After trying many things, I copied the cp binary from oracle linux 7 on the alma linux 9.3 machine and the time went from 830 minutes on alma to 14 minutes.
What could possibly have changed in cp that would have such an impact?
oracle linux cp:
cp (GNU coreutils) 8.22
Copyright (C) 2013 Free Software Foundation, Inc.
License GPLv3+: GNU GPL version 3 or later http://gnu.org/licenses/gpl.html.
This is free software: you are free to change and redistribute it.
There is NO WARRANTY, to the extent permitted by law.
Written by Torbjörn Granlund, David MacKenzie, and Jim Meyering.
alma linux cp:
cp (GNU coreutils) 8.32
Copyright (C) 2020 Free Software Foundation, Inc.
License GPLv3+: GNU GPL version 3 or later https://gnu.org/licenses/gpl.html.
This is free software: you are free to change and redistribute it.
There is NO WARRANTY, to the extent permitted by law.
Written by Torbjorn Granlund, David MacKenzie, and Jim Meyering.
Thanks for any hints on how to get that to work as fast as it used to.
It looks like nobody is interested in this problem but, as a user, I feel concerned. If this is a general problem with cp, everyone should feel worried!
But I’m trying to understand, and I don’t have enough data.
How many files is “many files”? And how small are they?
What filesystem? And on what kind of devices?
Does rsync suffer from the same problem, or it’s much faster?
Have you tried timing on fewer files, but still with relevantly different results between the cp versions?
Any relevant warnings or errors, I don’t know, in dmesg or elsewhere?
Hello,
For the tests, I’m using the gcc-13.2 tar which has around 120000 files, I don’t know which size but source code so probably not very big for most of them.
The filesystem that shows this problem is an NFS server running truenas. I tried a few NFS clients in case it was specific to 1 machine and now I’m doing all the tests from the same machine to have numbers I can compare.
rsync is working as expected. scp is as slow as cp (I used scp without a hostname so maybe it calls cp underneath).
I haven’t tried on fewer files.
I haven’t seen anything that seems relevant in logs but I could’ve missed it.
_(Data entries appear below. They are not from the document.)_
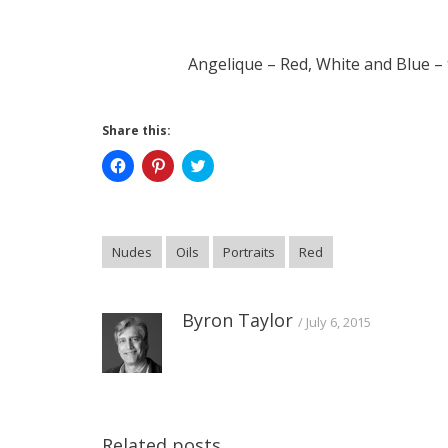
Angelique – Red, White and Blue – 9
Share this:
Click
Click
Click
to
to
to
share
share
share
on
on
on
Facebook
Pinterest
Twitter
(Opens
(Opens
(Opens
in
in
in
Nudes
Oils
Portraits
Red
new
new
new
window)
window)
window)
Byron Taylor
July 6, 2015
Related posts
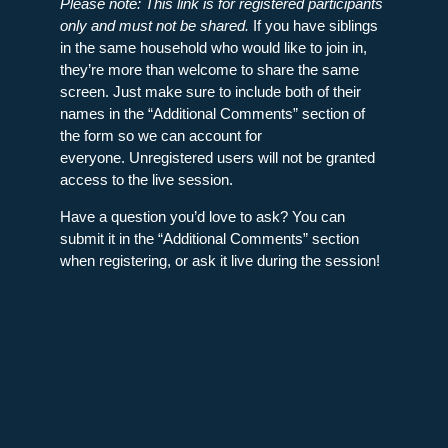
Please note: This link is for registered participants
only and must not be shared.
If you have siblings
in the same household who would like to join in,
they’re more than welcome to share the same
screen. Just make sure to include both of their
names in the “Additional Comments” section of
the form so we can account for
everyone. Unregistered users will not be granted
access to the live session.
Have a question you’d love to ask? You can
submit it in the “Additional Comments” section
when registering, or ask it live during the session!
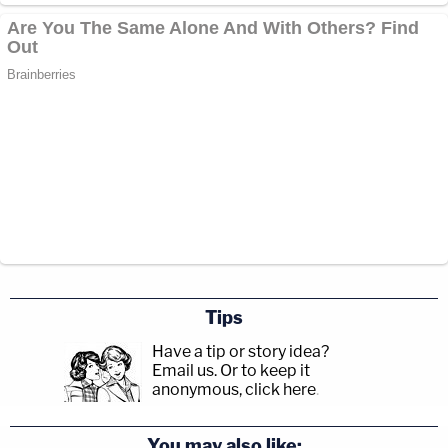
Tips
Have a tip or story idea?
Email us.
Or to keep it
anonymous, click here
.
You may also like:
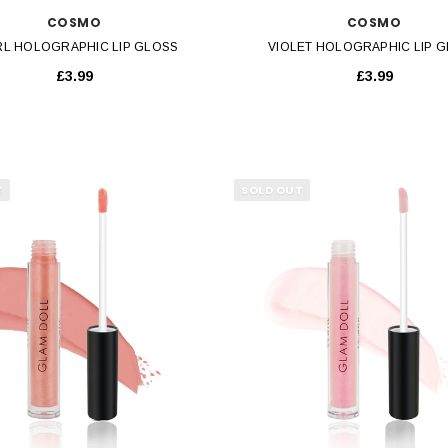
COSMO
COSMO
RL HOLOGRAPHIC LIP GLOSS
VIOLET HOLOGRAPHIC LIP 
£3.99
£3.99
T
SOLD OUT
QUICK VIEW
QUICK VIEW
I downloaded the source code to coreutils 8.32 (same version as alma) and compiled it and this version seems to be ok. I also compiled coreutils-9.0 and that version is slow (15m25.343s vs 954m49.535s). I don’t know what that means but it might be related. Also tried the centos stream cp program and that one seems to behave the same as the alma linux one.
I also asked someone in a different department that’s also using alma linux 9 with NFS and it seems to be working at normal speed for them. Maybe we can get information from comparing our systems.
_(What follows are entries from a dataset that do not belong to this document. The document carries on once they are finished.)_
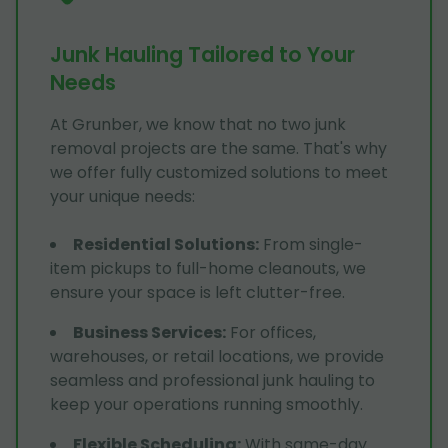
Junk Hauling Tailored to Your
Needs
At Grunber, we know that no two junk
removal projects are the same. That's why
we offer fully customized solutions to meet
your unique needs:
Residential Solutions
:
From single-
item pickups to full-home cleanouts, we
ensure your space is left clutter-free.
Business Services
:
For offices,
warehouses, or retail locations, we provide
seamless and professional junk hauling to
keep your operations running smoothly.
Flexible Scheduling
:
With same-day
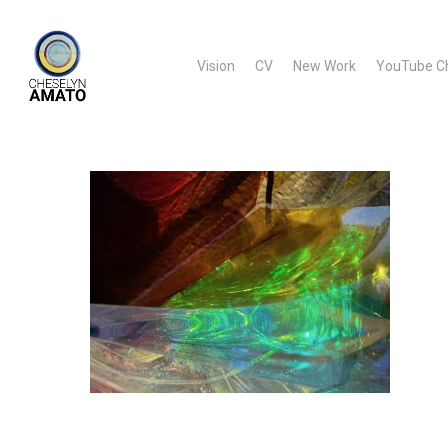
Skip
to
Vision
CV
New Work
YouTube C
main
content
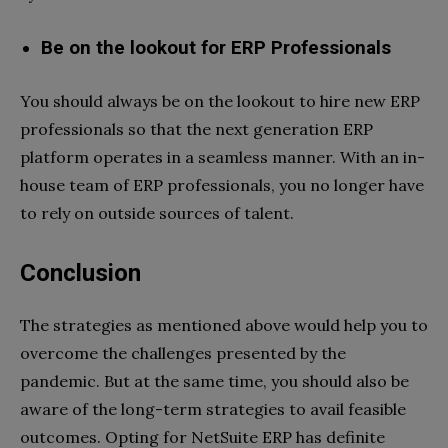
Be on the lookout for ERP Professionals
You should always be on the lookout to hire new ERP
professionals so that the next generation ERP
platform operates in a seamless manner. With an in-
house team of ERP professionals, you no longer have
to rely on outside sources of talent.
Conclusion
The strategies as mentioned above would help you to
overcome the challenges presented by the
pandemic. But at the same time, you should also be
aware of the long-term strategies to avail feasible
outcomes. Opting for NetSuite ERP has definite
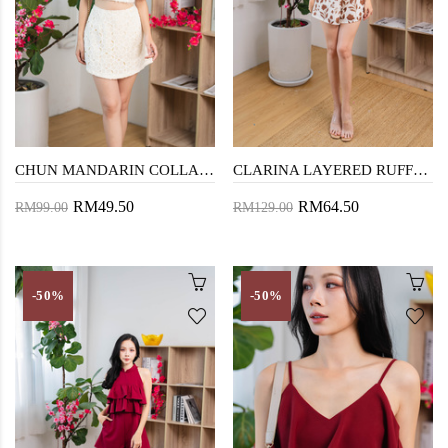
CHUN MANDARIN COLLAR TOP (FURRY CREAM)
CLARINA LAYERED RUFFLES PLAYSUIT (FLORAL)
RM49.50
RM64.50
RM99.00
RM129.00
-50%
-50%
So the problem only occurs on non-local filesystems?
I’m pretty sure that scp does not call cp.
Very strange thing that 8.32 recompiled works fine, but 9.0 does not. Centos 9-Stream has still 8.23, so it makes sense to behave like Alma’s. But why compiling it by hand gives different results?
You might be right with the acl patch, I was thinking of something acl related and a backport of some code from a more recent version.
With a manual mount and the bigger wsize and rsize options, it looks like the server rejects the higher values and puts lower ones.
We’ll have to try and see if it’s possible to change that but I don’t want to do that on production servers so we’ll have to see how we can test this.
I think the acl patch might be something to look into more details as well.
Forgot how I stumbled across this thread, but I have successfully reproduced the observation on a TrueNAS-13.0-U6.2 NFS server (vers=4.2). When I tried reproducing this on an Ubuntu 24.04 NFS server, it seems unaffected (vers=4.2).
[root@alma9 export]# time timeout 10m cp --reflink=never -r gcc-13.2.0 gcc-13.2.0c && time timeout 10m cp -r gcc-13.2.0 gcc-13.2.0d
real 4m41.712s
user 0m1.410s
sys 0m28.554s
real 3m15.751s
user 0m1.020s
sys 0m21.993s
[root@alma9 export]# uname -a
Linux localhost 5.14.0-427.33.1.el9_4.x86_64 #1 SMP PREEMPT_DYNAMIC Fri Aug 30 09:45:56 EDT 2024 x86_64 x86_64 x86_64 GNU/Linux
Another observation is that when cp is not given --reflink=never, cp would call copy_file_range() instead of just opening the files and performing reads & writes; according to man page, this will use server-side copy when supported (and it looks like it is supported by the Ubuntu server since the copy was faster than --reflink=never).